Still referring to FIG. 6, the bolt 112 is shown in its forward most position. Because the gas release member 114 cannot move further in the forward direction, the bolt 112 continues on forward on its own to cause the aforementioned release of the seal of the front portion 114 b of the gas release member 114 with the seat 112 b at the front of the bolt 112. As can be understood, once this seal is opened, the gas from the chamber 124 is free to exit forward through the front of the bolt 112 to supply gas directly behind the paintball 110 to launch it forward through the barrel 104.
It should be noted that the configuration of the bolt 112 and gas release member 114 are preferred embodiments of the present invention.
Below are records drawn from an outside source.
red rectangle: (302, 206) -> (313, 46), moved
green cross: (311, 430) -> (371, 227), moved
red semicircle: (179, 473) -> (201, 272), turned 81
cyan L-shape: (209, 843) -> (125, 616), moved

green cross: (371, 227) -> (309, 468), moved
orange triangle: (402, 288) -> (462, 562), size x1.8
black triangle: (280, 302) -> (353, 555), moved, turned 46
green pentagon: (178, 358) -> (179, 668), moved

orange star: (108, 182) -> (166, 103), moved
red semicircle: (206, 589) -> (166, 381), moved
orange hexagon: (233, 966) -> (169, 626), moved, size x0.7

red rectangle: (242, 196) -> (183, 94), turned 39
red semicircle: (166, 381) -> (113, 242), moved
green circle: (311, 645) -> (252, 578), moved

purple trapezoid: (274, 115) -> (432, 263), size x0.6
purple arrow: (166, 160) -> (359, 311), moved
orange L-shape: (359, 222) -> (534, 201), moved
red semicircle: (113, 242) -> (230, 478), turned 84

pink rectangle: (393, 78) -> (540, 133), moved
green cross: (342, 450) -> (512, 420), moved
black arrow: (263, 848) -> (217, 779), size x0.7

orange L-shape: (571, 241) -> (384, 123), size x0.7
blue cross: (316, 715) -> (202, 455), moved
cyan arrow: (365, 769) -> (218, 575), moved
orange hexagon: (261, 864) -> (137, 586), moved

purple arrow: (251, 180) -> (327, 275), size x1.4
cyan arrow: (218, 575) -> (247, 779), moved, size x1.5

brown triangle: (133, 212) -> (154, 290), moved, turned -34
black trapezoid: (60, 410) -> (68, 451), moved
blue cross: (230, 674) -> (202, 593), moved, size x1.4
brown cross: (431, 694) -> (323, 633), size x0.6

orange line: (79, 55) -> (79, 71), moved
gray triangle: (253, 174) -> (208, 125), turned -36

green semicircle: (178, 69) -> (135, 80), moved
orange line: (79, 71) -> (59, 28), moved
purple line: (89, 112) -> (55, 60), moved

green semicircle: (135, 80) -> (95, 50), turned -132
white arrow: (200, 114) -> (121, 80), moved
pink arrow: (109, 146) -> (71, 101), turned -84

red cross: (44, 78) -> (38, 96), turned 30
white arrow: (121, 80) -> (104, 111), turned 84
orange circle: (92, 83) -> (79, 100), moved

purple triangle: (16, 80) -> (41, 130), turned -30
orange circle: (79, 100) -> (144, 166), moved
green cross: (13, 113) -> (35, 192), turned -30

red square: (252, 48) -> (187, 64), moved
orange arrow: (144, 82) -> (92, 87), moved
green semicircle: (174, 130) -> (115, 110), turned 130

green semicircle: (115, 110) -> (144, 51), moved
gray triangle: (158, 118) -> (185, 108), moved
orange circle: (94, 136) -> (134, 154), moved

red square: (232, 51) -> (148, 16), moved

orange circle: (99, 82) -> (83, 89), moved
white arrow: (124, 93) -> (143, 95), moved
It is possible to modify the mating configuration, such as the structure of the seat 112 b and the front portion 114 b of the gas release member 114 and the location and construction of the firing pin mechanism and still be within the scope of the present invention.
The paintball marker 100 can then be configured to reset in preparation for launch in a number of different ways known in the prior art. For example, springs or pneumatics can be used to move the bolt 112 and gas release member 114 back to the condition see in FIG. 3 in preparation for receipt of a new paintball 110. Movement of such bolts 112 and other components for marker reset are so well known in the art that they need not be discussed herein.
In view of the foregoing, the construction of the present invention can result in a significant increase in marker efficiency due to the fact that there is little or no air lost in filling an empty volume between the back of the paintball 110 and gas release member 114 on every paintball launch. This is made possible by moving the sealing point to a position directly behind the paintball 110.
It would be appreciated by those skilled in the art that various changes and modifications can be made to the illustrated embodiments without departing from the spirit of the present invention. All such modifications and changes are intended to be covered by the appended claims.